LogicSpace as a SAT solving hub. The dictionary is a coordination layer between solver calls. Every operation (prove, extend, prune) maps to a SAT call dispatched to an industrial solver. The dictionary stores results permanently. The optimal CNF is the dictionary's knowledge exported as clauses — a one-way ratchet that makes each subsequent solve faster.
Parallelism. Since $D$ grows monotonically, multiple workers can enrich it concurrently with zero conflicts. Worker 1 extends from entry $A$, Worker 2 prunes entry $B$, both write to $D$. This brings parallelism to SAT preprocessing.
Architecture: complementing industrial solvers. LogicSpace is not a solver — it is a knowledge manager that makes industrial solvers smarter. The architecture on a processing machine:
CNF instance
|
v
+-----------------+
| LogicSpace | SEED + CHAIN (polynomial)
| Dictionary D | -> backbones, implications, entries
+-----------------+
|
| export optimal CNF
| (original - subsumed + backbone units + learned clauses)
|
v
+-----------------+
| Industrial | Glucose / CaDiCaL / Kissat
| SAT Solver | -> SAT/UNSAT in reduced search space
+-----------------+
|
| learned clauses flow back
v
+-----------------+
| Dictionary D | prove(), extend(), prune()

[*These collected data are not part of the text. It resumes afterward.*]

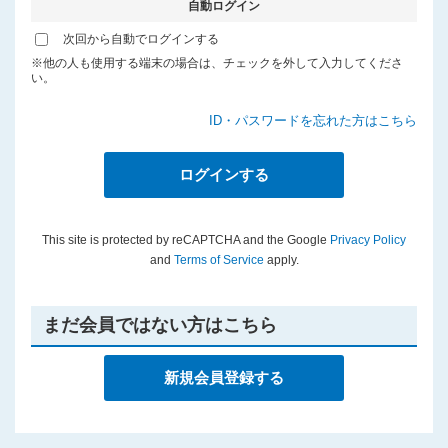
自動ログイン
プライバシーポリシー
次回から自動でログインする
※他の人も使用する端末の場合は、チェックを外して入力してくださ
い。
ID・パスワードを忘れた方はこちら
This site is protected by reCAPTCHA and the Google
Privacy Policy
and
Terms of Service
apply.
まだ会員ではない方はこちら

| (enriched) | each = one solver.solve(assumptions=...)
+-----------------+
|
v
next query (incremental) or export
For large instances (millions of clauses, e.g. SHA-256 circuit SAT), the dictionary
identifies which assumptions are worth probing via the achilles heuristic, and
dispatches targeted solver.solve(assumptions=[...]) calls. Each result enriches $D$,
which identifies the next probe target. Multiple solver threads can work different
assumptions concurrently, all writing to the same dictionary. The dictionary is the
shared knowledge base; the solvers are the compute muscle.
Limitations. The current Python implementation is 1000× slower than C-based solvers on raw solving. The value is not in competing with Glucose/CaDiCaL on single-shot solving, but in knowledge compilation: building a reusable dictionary that makes multiple related queries faster. The preprocessing overhead (684ms for 2,959 vars) is acceptable when amortized over multiple solves or incremental settings.
Connection to AUMA. LogicSpace is the SAT-domain specialization of AUMA's universal maximization framework. The Dana Theorem guarantees polynomial SAT encoding; LogicSpace exploits the structure for fast inference. The dictionary's implication entries are the SAT analogue of AUMA's Fourier coefficients — both compile a function's structure into a lookup table.
© 2026 Charles Dana. LogicSpace is open research.